At the Qalandia checkpoint separating Ramallah from Jerusalem. Leila Khaled's head peeks out between the I and O of Hip Hop.
At the Qalandia checkpoint separating Ramallah from Jerusalem. Leila Khaled's head peeks out between the I and O of Hip Hop.

I have just returned from a physically, mentally and emotionally exhausting week in Palestine. I was a participant in Palfest 09, the second Palestine Festival of Literature. It was a great honour to be in the company of writers like Michael Palin and Debborah Moggach, and Claire Messud, MJ Vassanji, Abdulrazak Gurnah, Ahdaf Soueif and Jamal Mahjoub, the lawyer for Guantanamo Bay prisoners Ahmad Ghappour, Palestinian poets Suheir Hammad and Nathalie Handal, and all the others.
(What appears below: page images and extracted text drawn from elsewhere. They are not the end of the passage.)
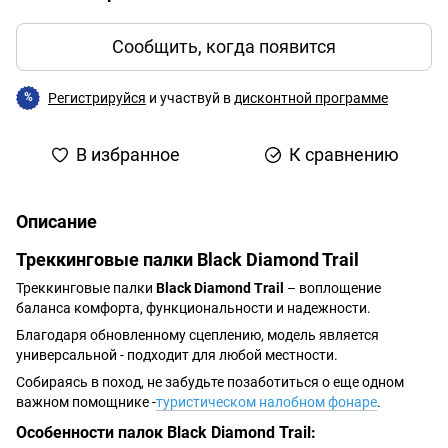
Сообщить, когда появится
Регистрируйся
и участвуй в
дисконтной программе
%
В избранное
К сравнению
Описание
Треккинговые палки Black Diamond Trail
Треккинговые палки
Black Diamond Trail
– воплощение
баланса комфорта, функциональности и надежности.
Благодаря обновленному сцеплению, модель является
универсальной - подходит для любой местности.
Собираясь в поход, не забудьте позаботиться о еще одном
важном помощнике -
туристическом налобном фонаре
.
Особенности палок Black Diamond Trail: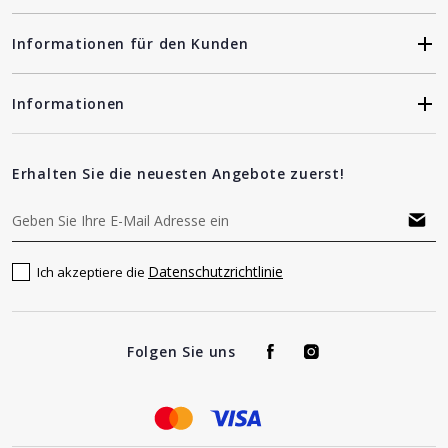
Informationen für den Kunden
Informationen
Erhalten Sie die neuesten Angebote zuerst!
Datenschutzrichtlinie
Ich akzeptiere die
Folgen Sie uns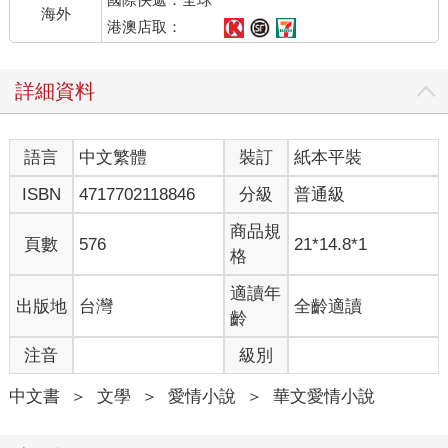
海外
港澳店取：
詳細資料
語言
中文繁體
裝訂
紙本平裝
ISBN
4717702118846
分級
普通級
商品規
頁數
576
21*14.8*1
格
適讀年
出版地
台灣
全齡適讀
齡
注音
級別
中文書
＞
文學
＞
愛情小說
＞
華文愛情小說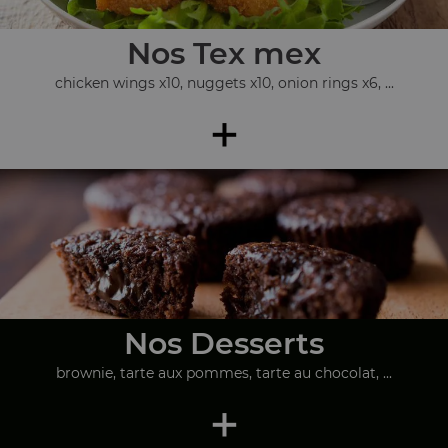
Nos Tex mex
chicken wings x10, nuggets x10, onion rings x6, ...
+
Nos Desserts
brownie, tarte aux pommes, tarte au chocolat, ...
+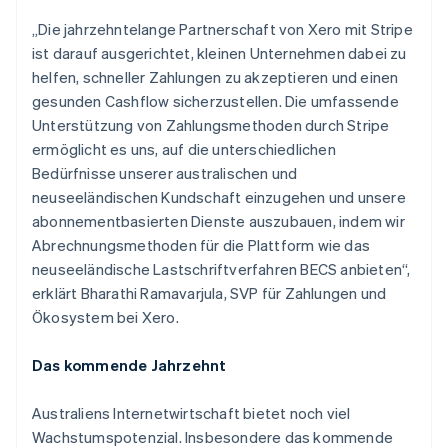
Kroatien
„Die jahrzehntelange Partnerschaft von Xero mit Stripe
English
Italiano
ist darauf ausgerichtet, kleinen Unternehmen dabei zu
Lettland
helfen, schneller Zahlungen zu akzeptieren und einen
English
Liechtenstein
gesunden Cashflow sicherzustellen. Die umfassende
Deutsch
English
Unterstützung von Zahlungsmethoden durch Stripe
Litauen
ermöglicht es uns, auf die unterschiedlichen
English
Bedürfnisse unserer australischen und
Luxemburg
neuseeländischen Kundschaft einzugehen und unsere
Français
Deutsch
English
Malaysia
abonnementbasierten Dienste auszubauen, indem wir
English
简体中文
Abrechnungsmethoden für die Plattform wie das
Malta
neuseeländische Lastschriftverfahren BECS anbieten“,
English
erklärt Bharathi Ramavarjula, SVP für Zahlungen und
Mexiko
Ökosystem bei Xero.
Español
English
Neuseeland
Das kommende Jahrzehnt
English
Niederlande
Nederlands
English
Australiens Internetwirtschaft bietet noch viel
Norwegen
Wachstumspotenzial. Insbesondere das kommende
English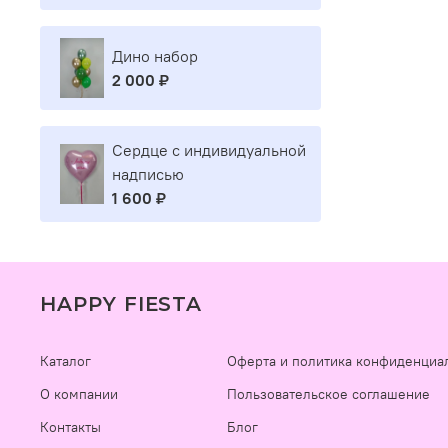
Дино набор
2 000 ₽
Сердце с индивидуальной
надписью
1 600 ₽
HAPPY FIESTA
Каталог
Оферта и политика конфиденциа
О компании
Пользовательское соглашение
Контакты
Блог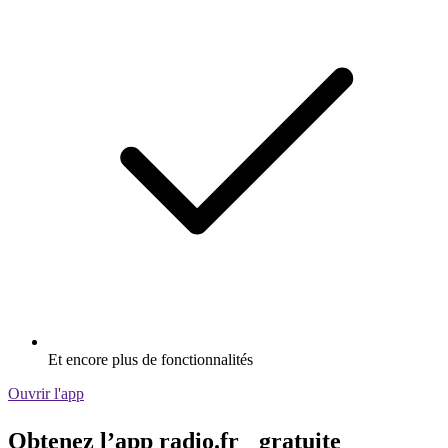
Et encore plus de fonctionnalités
Ouvrir l'app
Obtenez l’app radio.fr gratuite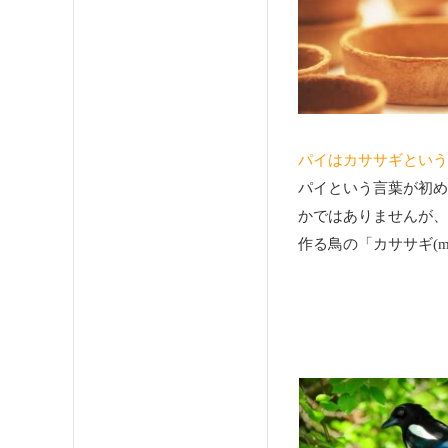
パイはカササギという
パイという言葉が初め
かではありませんが、
作る鳥の「カササギ(m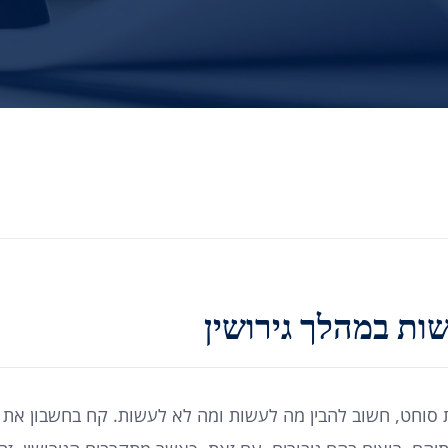
ות במהלך גירושין
ת סוחט, חשוב להבין מה לעשות ומה לא לעשות. קח בחשבון את 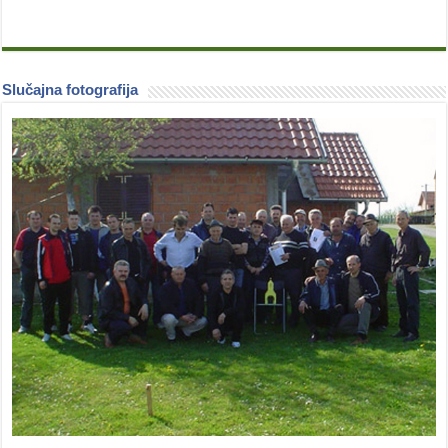
Slučajna fotografija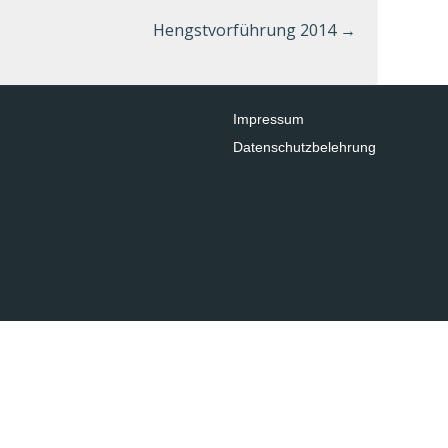
Hengstvorführung 2014
→
Impressum
Datenschutzbelehrung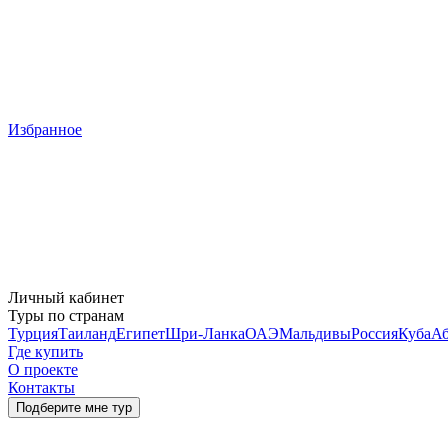
Избранное
Личный кабинет
Туры по странам
Турция
Таиланд
Египет
Шри-Ланка
ОАЭ
Мальдивы
Россия
Куба
Аб
Где купить
О проекте
Контакты
Подберите мне тур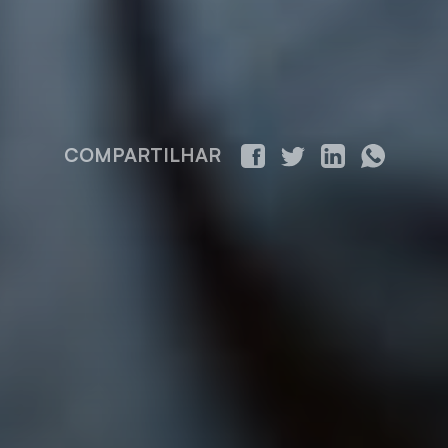
COMPARTILHAR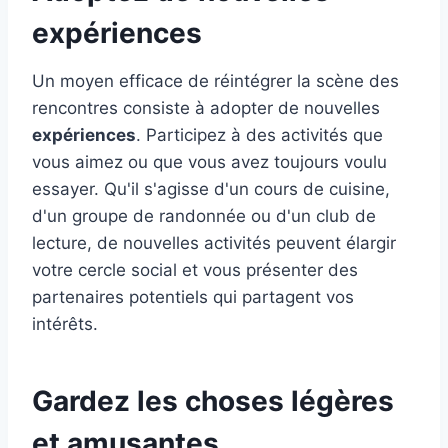
expériences
Un moyen efficace de réintégrer la scène des
rencontres consiste à adopter de nouvelles
expériences
. Participez à des activités que
vous aimez ou que vous avez toujours voulu
essayer. Qu'il s'agisse d'un cours de cuisine,
d'un groupe de randonnée ou d'un club de
lecture, de nouvelles activités peuvent élargir
votre cercle social et vous présenter des
partenaires potentiels qui partagent vos
intérêts.
Gardez les choses légères
et amusantes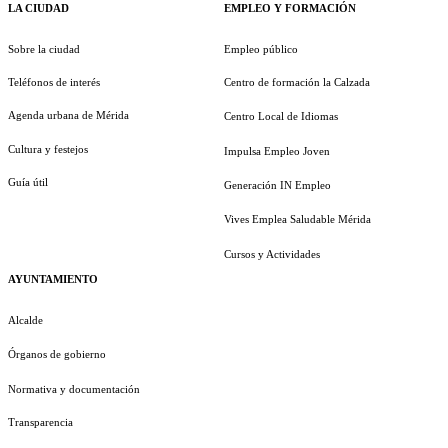
LA CIUDAD
EMPLEO Y FORMACIÓN
Sobre la ciudad
Empleo público
Teléfonos de interés
Centro de formación la Calzada
Agenda urbana de Mérida
Centro Local de Idiomas
Cultura y festejos
Impulsa Empleo Joven
Guía útil
Generación IN Empleo
Vives Emplea Saludable Mérida
Cursos y Actividades
AYUNTAMIENTO
Alcalde
Órganos de gobierno
Normativa y documentación
Transparencia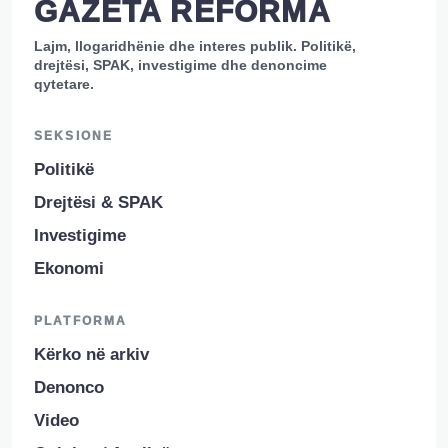
GAZETA REFORMA
Lajm, llogaridhënie dhe interes publik. Politikë,
drejtësi, SPAK, investigime dhe denoncime
qytetare.
SEKSIONE
Politikë
Drejtësi & SPAK
Investigime
Ekonomi
PLATFORMA
Kërko në arkiv
Denonco
Video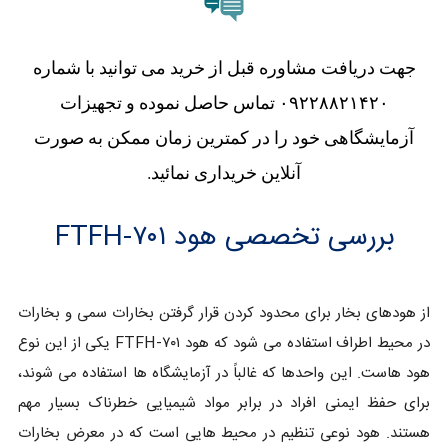
جهت دریافت مشاوره قبل از خرید می توانید با شماره
۰۹۲۲۸۸۲۱۴۲۰ تماس حاصل نموده و تجهیزات
آزمایشگاهی خود را در کمترین زمان ممکن به صورت
آنلاین خریداری نمائید.
بررسی تخصصی هود FTFH-۷۰۱
از هودهای بخار برای محدود کردن قرار گرفتن بخارات سمی و بخارات
در محیط اطراف استفاده می شود که هود FTFH-۷۰۱ یکی از این نوع
هود هاست. این واحدها که غالباً در آزمایشگاه ها استفاده می شوند،
برای حفظ ایمنی افراد در برابر مواد شیمیایی خطرناک بسیار مهم
هستند. هود نوعی تنظیم در محیط هایی است که در معرض بخارات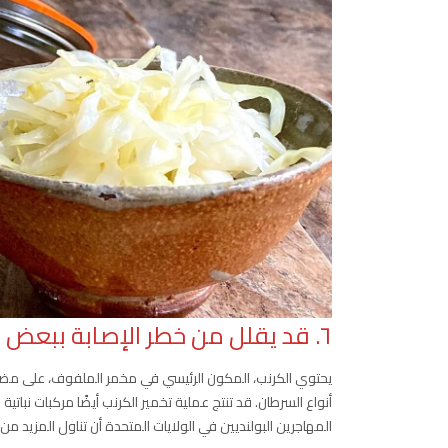
٦. قد يقلل من خطر الإصابة ببعض أنواع السرطان
يحتوي الكرنب، المكون الرئيسي في مخمر الملفوف، على مضاد
أنواع السرطان. قد تنتج عملية تخمير الكرنب أيضًا مركبات نباتي
المهاجرين البولنديين في الولايات المتحدة أن تناول المزيد م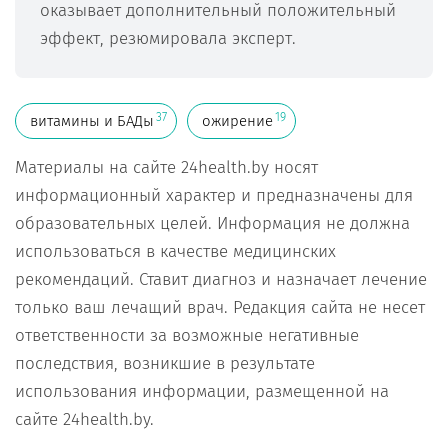
оказывает дополнительный положительный
эффект, резюмировала эксперт.
37
19
витамины и БАДы
ожирение
Материалы на сайте 24health.by носят
информационный характер и предназначены для
образовательных целей. Информация не должна
использоваться в качестве медицинских
рекомендаций. Ставит диагноз и назначает лечение
только ваш лечащий врач. Редакция сайта не несет
ответственности за возможные негативные
последствия, возникшие в результате
использования информации, размещенной на
сайте 24health.by.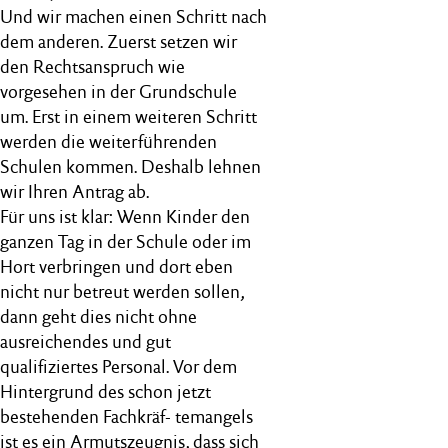
Und wir machen einen Schritt nach
dem anderen. Zuerst setzen wir
den Rechtsanspruch wie
vorgesehen in der Grundschule
um. Erst in einem weiteren Schritt
werden die weiterführenden
Schulen kommen. Deshalb lehnen
wir Ihren Antrag ab.
Für uns ist klar: Wenn Kinder den
ganzen Tag in der Schule oder im
Hort verbringen und dort eben
nicht nur betreut werden sollen,
dann geht dies nicht ohne
ausreichendes und gut
qualifiziertes Personal. Vor dem
Hintergrund des schon jetzt
bestehenden Fachkräf- temangels
ist es ein Armutszeugnis, dass sich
I’ll do a post at some point on everybody there. It was an even greater honour to meet Palestinian academics, students, and people on the streets and in the camps, to witness their incredible resilience and creative intelligence. Something fearless in them slipped into me, and gave me optimism. A people like this can not be kept down indefinitely.

They will stand up, even if I can’t tell how they possibly can. What I saw in Palestine confirmed me in my belief that a two-state solution is impossible, but also made me very pessimistic about the only real solution, the one-state solution – such is the level of Zionist hatred and arrogance, so deeply entrenched is Zionist settlement on the landscape and Zionist assumptions in the minds of Israeli Jews.